• Problem statement: In the listing below, look for "sütiket" and copy every line that has it.

• Record extracts:
****

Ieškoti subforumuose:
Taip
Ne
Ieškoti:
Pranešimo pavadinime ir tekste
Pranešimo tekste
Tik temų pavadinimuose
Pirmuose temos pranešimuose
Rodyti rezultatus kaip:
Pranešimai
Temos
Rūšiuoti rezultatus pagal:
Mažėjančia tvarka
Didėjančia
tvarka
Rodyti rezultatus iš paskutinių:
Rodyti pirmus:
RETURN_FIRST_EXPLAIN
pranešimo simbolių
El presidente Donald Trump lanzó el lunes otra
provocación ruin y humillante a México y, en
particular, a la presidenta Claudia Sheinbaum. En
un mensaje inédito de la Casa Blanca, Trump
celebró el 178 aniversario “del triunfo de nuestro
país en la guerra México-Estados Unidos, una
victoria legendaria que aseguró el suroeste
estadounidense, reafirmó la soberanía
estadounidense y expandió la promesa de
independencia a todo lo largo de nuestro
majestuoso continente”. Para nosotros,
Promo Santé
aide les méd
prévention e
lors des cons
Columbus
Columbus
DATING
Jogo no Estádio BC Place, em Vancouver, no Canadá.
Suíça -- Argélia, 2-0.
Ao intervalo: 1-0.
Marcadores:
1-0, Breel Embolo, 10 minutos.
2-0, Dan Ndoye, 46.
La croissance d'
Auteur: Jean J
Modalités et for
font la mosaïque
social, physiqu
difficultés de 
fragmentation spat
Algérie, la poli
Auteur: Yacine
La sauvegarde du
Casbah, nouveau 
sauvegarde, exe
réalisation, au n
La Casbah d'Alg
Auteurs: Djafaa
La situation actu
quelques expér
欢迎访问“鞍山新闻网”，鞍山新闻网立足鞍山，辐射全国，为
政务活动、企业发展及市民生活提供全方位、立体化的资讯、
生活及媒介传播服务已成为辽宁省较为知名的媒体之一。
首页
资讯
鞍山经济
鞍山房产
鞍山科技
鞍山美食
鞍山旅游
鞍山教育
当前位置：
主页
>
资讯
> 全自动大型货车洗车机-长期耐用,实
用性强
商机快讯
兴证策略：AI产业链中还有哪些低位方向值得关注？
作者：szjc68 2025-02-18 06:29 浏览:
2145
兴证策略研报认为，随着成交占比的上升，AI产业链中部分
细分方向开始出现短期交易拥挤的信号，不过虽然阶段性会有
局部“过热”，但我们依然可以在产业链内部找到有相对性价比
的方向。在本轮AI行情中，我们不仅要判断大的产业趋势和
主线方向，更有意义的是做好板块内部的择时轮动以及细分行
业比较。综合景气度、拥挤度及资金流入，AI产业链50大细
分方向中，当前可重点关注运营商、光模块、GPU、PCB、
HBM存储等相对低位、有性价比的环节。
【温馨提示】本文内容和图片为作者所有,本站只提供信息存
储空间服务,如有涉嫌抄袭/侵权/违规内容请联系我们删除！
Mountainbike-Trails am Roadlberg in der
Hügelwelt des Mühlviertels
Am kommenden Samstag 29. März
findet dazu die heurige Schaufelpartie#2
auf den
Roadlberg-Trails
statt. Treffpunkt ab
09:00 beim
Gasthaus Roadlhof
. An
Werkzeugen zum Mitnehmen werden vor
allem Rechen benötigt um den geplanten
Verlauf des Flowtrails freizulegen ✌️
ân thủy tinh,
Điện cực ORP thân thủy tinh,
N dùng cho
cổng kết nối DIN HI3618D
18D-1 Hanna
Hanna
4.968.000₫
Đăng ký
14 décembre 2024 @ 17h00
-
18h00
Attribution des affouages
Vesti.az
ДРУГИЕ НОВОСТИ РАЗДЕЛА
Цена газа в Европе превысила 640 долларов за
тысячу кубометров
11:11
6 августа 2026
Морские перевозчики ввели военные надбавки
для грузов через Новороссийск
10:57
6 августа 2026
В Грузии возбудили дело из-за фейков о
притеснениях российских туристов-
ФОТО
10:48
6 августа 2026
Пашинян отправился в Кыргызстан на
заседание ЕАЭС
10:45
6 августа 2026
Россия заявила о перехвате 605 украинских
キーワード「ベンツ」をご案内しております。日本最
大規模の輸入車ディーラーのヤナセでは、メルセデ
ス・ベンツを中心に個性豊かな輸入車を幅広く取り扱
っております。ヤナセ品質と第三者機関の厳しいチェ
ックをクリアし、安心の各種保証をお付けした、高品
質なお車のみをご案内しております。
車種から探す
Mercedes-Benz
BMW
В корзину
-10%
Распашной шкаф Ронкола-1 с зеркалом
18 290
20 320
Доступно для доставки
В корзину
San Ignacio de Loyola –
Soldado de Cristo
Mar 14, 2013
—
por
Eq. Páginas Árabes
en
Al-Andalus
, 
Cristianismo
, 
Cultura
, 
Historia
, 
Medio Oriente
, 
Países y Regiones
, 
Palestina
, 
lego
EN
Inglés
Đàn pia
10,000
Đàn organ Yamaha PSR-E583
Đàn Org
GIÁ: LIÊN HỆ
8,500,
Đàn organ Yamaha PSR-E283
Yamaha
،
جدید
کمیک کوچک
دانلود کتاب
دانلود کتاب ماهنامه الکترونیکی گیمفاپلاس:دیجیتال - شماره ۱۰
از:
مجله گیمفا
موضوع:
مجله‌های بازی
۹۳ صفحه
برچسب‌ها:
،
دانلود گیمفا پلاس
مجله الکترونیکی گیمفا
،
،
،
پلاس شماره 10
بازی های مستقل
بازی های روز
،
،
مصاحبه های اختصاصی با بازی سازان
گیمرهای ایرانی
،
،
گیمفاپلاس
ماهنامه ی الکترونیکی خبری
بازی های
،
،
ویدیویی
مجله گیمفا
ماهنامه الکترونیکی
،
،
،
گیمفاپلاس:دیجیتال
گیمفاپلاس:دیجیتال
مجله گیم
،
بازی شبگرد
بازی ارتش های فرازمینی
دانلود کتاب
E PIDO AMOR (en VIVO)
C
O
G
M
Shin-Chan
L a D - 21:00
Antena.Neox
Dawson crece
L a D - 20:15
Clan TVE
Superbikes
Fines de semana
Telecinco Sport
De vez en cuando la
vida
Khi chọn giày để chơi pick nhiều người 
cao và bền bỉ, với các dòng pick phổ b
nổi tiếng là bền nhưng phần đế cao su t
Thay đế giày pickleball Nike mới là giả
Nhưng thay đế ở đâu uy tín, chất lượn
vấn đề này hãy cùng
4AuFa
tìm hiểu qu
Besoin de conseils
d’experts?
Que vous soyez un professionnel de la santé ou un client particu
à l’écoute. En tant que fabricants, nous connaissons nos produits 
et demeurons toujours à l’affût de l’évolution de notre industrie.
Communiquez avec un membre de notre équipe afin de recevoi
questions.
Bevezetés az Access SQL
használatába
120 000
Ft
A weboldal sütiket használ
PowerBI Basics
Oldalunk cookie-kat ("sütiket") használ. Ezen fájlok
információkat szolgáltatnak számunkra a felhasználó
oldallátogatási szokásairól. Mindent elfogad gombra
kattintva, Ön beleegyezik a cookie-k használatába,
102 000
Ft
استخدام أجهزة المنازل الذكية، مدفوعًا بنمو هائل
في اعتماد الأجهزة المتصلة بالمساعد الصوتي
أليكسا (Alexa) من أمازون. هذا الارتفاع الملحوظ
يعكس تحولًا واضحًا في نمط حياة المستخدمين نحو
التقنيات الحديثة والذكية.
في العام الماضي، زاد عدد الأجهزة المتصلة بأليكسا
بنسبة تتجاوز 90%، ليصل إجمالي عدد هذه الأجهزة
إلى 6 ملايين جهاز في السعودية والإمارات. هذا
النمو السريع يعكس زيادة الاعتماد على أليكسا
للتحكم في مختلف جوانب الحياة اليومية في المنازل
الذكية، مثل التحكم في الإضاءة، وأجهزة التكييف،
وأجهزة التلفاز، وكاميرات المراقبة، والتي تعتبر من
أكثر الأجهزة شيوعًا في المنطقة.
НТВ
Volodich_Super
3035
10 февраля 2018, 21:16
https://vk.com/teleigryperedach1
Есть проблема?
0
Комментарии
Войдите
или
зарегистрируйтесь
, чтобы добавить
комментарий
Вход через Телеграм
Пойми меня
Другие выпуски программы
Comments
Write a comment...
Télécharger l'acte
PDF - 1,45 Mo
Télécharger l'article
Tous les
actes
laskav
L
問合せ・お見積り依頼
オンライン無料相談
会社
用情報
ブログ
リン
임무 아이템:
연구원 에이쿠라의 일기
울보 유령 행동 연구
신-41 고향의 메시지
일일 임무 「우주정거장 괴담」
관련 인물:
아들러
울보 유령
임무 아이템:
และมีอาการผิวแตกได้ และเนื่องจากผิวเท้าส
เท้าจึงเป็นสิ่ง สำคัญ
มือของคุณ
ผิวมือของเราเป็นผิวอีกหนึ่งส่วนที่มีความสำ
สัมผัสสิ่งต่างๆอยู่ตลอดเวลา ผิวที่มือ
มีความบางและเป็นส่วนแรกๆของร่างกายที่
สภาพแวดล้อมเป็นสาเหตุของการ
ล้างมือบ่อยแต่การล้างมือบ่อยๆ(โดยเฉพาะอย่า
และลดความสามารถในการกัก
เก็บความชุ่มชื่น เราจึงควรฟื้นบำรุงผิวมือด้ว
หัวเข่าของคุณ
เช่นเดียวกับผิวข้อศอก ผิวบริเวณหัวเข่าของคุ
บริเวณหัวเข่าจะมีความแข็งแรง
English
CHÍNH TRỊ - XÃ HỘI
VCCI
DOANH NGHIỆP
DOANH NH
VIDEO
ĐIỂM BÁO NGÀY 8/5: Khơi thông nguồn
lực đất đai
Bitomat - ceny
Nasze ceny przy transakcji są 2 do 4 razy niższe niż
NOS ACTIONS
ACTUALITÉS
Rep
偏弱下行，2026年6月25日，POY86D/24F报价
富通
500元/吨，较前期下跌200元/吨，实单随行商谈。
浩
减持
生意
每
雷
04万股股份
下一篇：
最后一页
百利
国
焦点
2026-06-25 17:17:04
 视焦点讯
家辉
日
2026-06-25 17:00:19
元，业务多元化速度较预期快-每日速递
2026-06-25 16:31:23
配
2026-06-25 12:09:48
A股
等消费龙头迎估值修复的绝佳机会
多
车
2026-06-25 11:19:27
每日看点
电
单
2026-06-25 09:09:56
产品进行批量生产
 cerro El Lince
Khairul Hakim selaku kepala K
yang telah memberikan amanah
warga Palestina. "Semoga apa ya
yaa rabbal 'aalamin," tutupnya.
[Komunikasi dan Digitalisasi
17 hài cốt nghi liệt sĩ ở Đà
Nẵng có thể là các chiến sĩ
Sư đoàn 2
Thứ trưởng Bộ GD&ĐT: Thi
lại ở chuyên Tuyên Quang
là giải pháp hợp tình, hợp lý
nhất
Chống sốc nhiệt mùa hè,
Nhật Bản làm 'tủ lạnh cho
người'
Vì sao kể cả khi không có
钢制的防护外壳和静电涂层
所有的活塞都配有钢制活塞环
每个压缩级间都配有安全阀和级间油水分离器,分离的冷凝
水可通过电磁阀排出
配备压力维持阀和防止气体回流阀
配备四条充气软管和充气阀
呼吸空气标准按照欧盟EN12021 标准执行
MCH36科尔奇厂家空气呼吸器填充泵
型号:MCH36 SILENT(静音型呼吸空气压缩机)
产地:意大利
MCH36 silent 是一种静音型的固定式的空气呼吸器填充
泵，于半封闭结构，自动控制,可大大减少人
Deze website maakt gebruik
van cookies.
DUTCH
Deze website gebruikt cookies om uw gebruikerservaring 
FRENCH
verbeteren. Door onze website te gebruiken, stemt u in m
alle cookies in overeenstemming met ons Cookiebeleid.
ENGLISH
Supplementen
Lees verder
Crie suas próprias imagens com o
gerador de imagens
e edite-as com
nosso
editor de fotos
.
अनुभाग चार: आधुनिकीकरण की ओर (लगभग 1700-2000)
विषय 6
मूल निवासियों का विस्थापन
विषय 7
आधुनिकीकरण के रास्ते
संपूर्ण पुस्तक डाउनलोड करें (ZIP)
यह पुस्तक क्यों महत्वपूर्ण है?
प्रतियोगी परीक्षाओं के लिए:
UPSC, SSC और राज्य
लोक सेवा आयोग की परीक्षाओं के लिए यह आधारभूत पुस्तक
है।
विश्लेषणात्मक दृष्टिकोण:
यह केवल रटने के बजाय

****

• Reply to the task:
A weboldal sütiket használ
Oldalunk cookie-kat ("sütiket") használ. Ezen fájlok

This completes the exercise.